Elizabeth Twp. zoning board approves variance

By on January 2, 2019

The Elizabeth Township Zoning Board has approved a zoning variance to allow plans for a new farm-to-table dinner venue to move forward.

Elizabeth Farms on Hopeland Road plans to open a seasonal drive-through, farm-to-table dinner venue, possibly operating from May through October.

William D. Coleman, who owns the property, said the business will offer locally sourced meats and vegetables one or two days a week, five or six hours a day, on the site of Elizabeth Farms — a well-known local Christmas tree provider.

The zoning hearing board unanimously approved the request for a variance on Dec. 12. Elizabeth Farms dates to 1758, and was named a National Historic Landmark in 1956. It is also designated a Bicentennial Farm by the Department of Agriculture, and named a joint Agricultural and Conservation Easement for about a decade. Coleman said the Ag Preservation Board positively views the venture as agri-tourism and the food venue will not alter or impede the agricultural use of the farm.

He envisions barbeque pits on existing concrete pads, the location of two former silos. Coleman said plans call for the barbeque pits to roast locally-raised pork, and various local food trucks will provide beef and chicken, fries, and more.

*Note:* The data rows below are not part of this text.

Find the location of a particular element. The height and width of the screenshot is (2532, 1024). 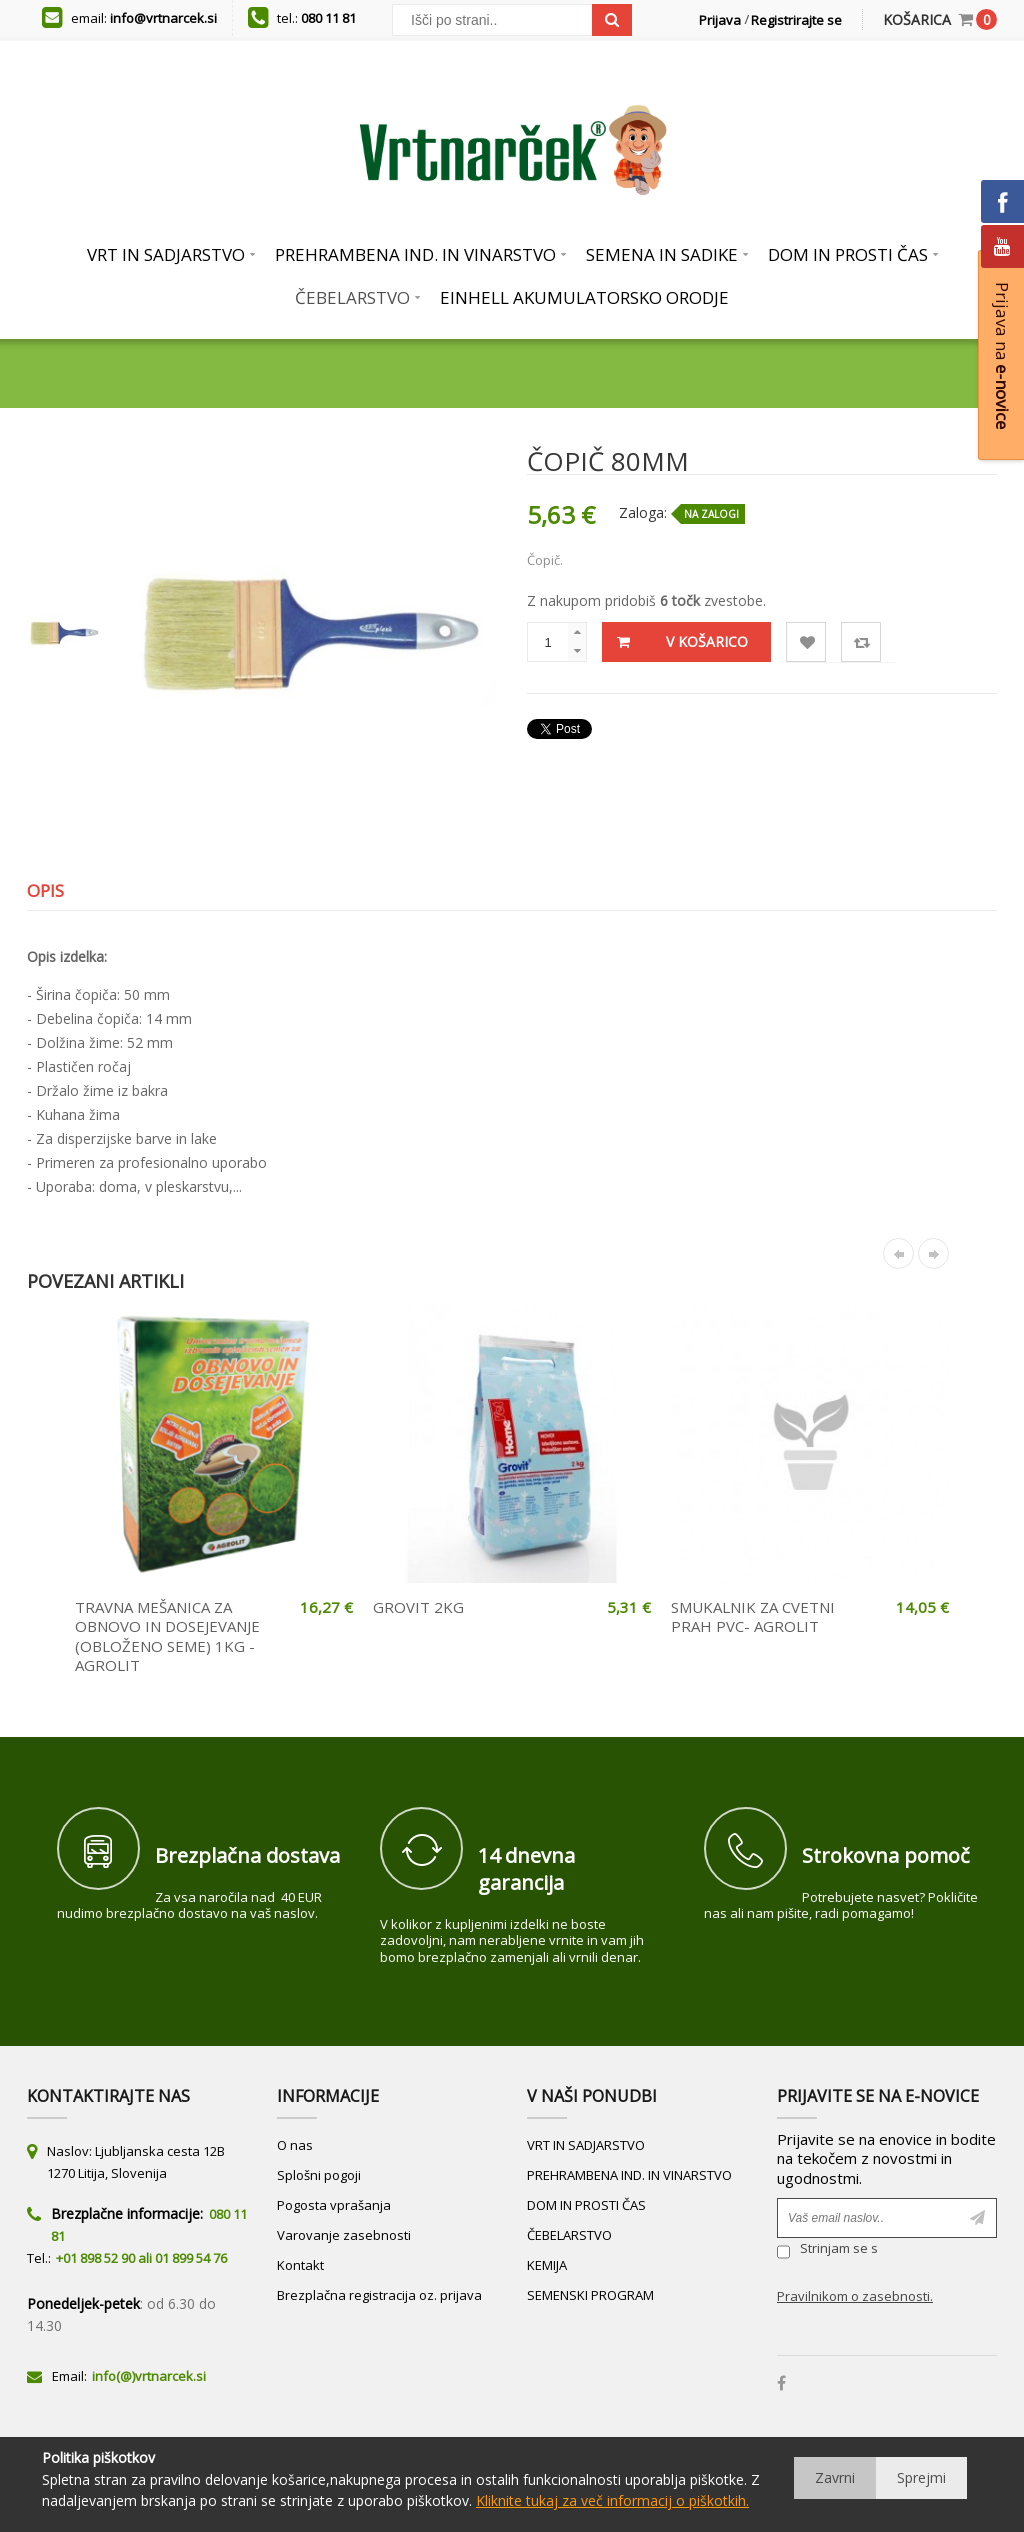

O nas is located at coordinates (295, 2145).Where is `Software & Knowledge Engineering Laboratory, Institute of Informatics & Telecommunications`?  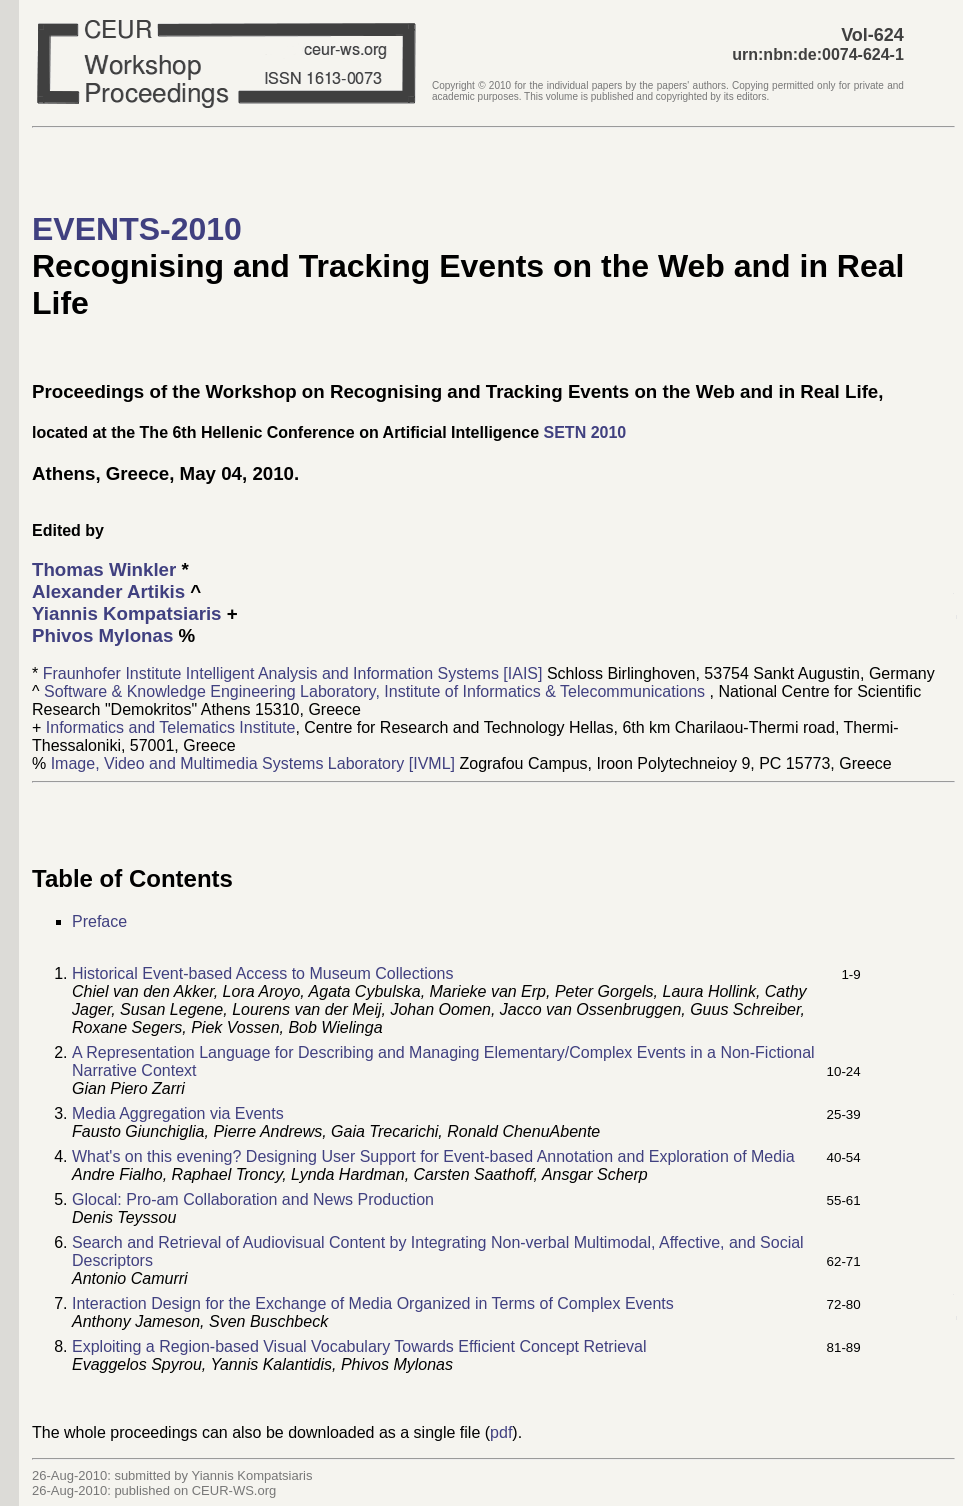
Software & Knowledge Engineering Laboratory, Institute of Informatics & Telecommunications is located at coordinates (377, 691).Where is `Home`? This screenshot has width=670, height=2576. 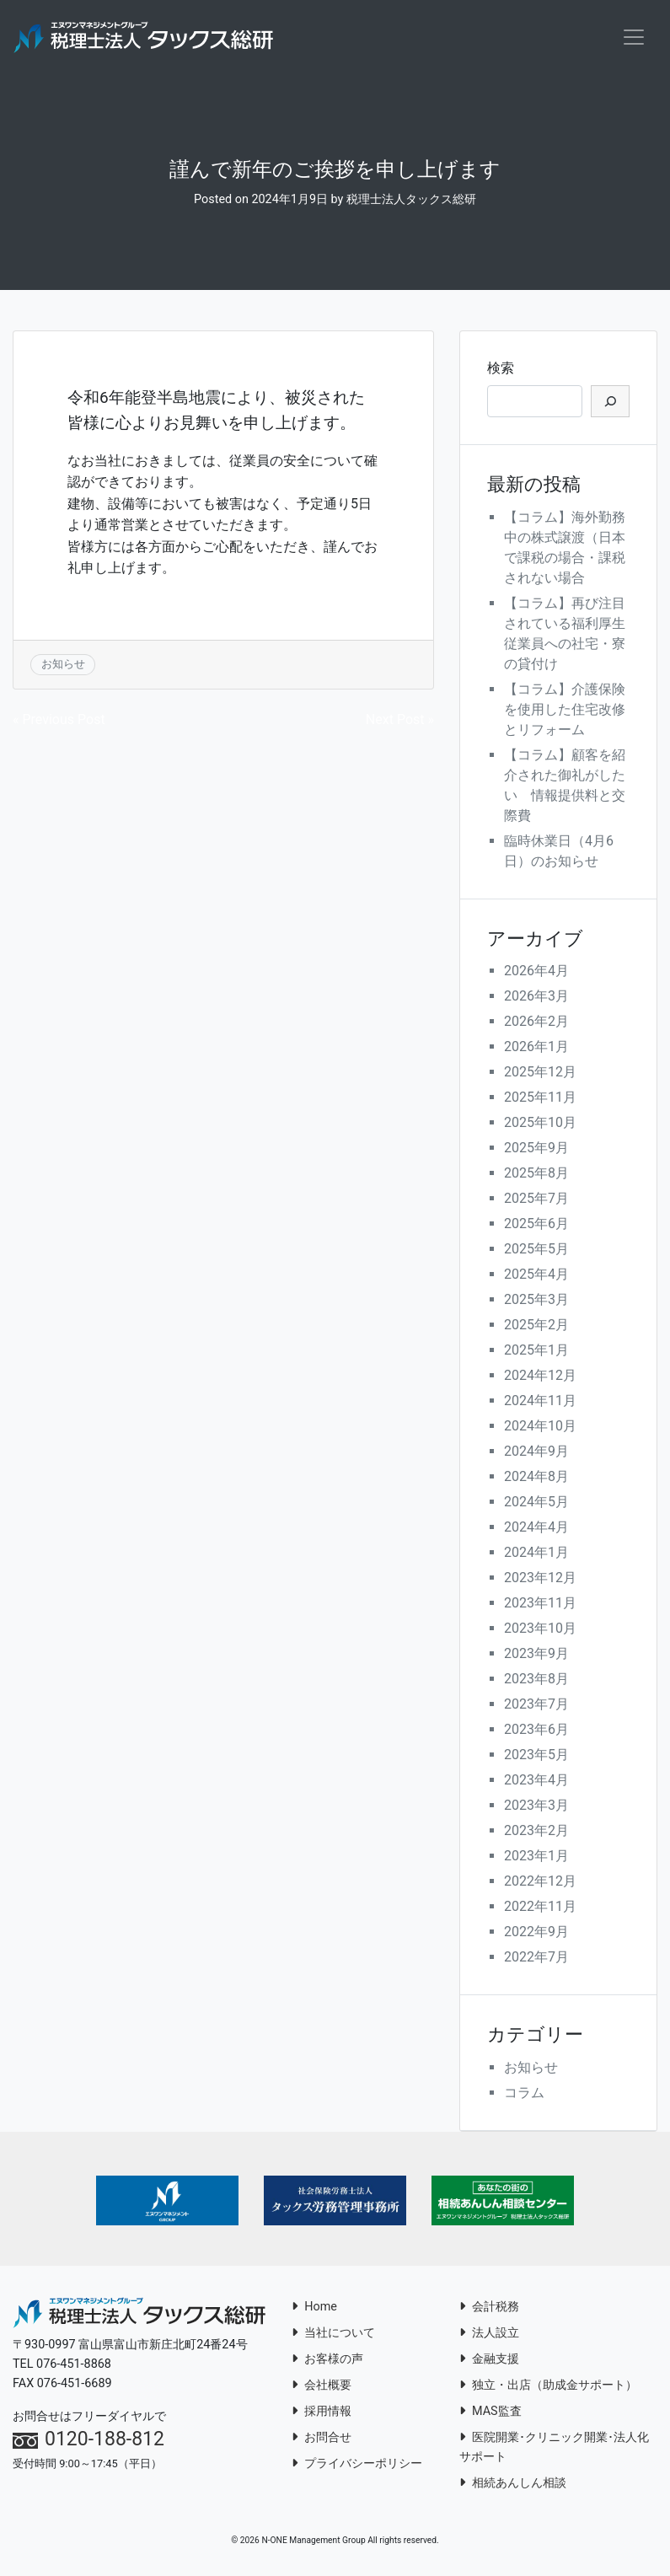 Home is located at coordinates (314, 2307).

The trucks and their offerings will change from time to time, he said. Coleman proposes to offer Mangalitsa hogs, a Hungarian breed that produces red meat and is often used for ham. These hogs have a wooly, almost sheep-like coat, and are often raised as free-range animals, he said.

The farm’s existing 60 by 65 foot courtyard will be covered by a seasonal tent, providing seating for guests who choose to dine on the historic property. The parking area for 78 vehicles that currently serves the Christmas tree business will also serve the food venue. Coleman said customers will use the entrance driveway that served the seasonal light show customers. The ticket booth will serve as an information booth, and the limited FM transmitter, as well as a web site, will announce the day’s menu.

Because Coleman doesn’t want to deal with building codes, all activities related to the food venue will be outdoors. The only exception will be accessible restrooms added to an existing building. An on-lot sewage disposal system will be installed.

Approximately one acre of the farm will be used for the food business. This portion of the property is located in the agricultural zone, not in the conservation zone. The proposed use required a variance of the zoning requirement that at least one owner of a farm occupation live on the property where the farm occupation is located. The property is owned by Furnace Run Holdings, 121 East King Street, Lancaster.

Coleman is the eighth generation of his family to own the farm. The property includes a sandstone dwelling, a tenant house, a large barn and various outbuildings. The farm manager lives on the farm year round, and Coleman’s daughter and her husband will live on the adjoining farm, he said. The holdings firm owns two more adjoining farms, for a total of almost 350 acres.

Because ag preservation rules preclude the parking area to be paved, no new impervious area will be created. The hogs will be raised by Steve Garman on the Farrington farm on Speedwell Forge Road, one of the first farms to be preserved in Elizabeth Township.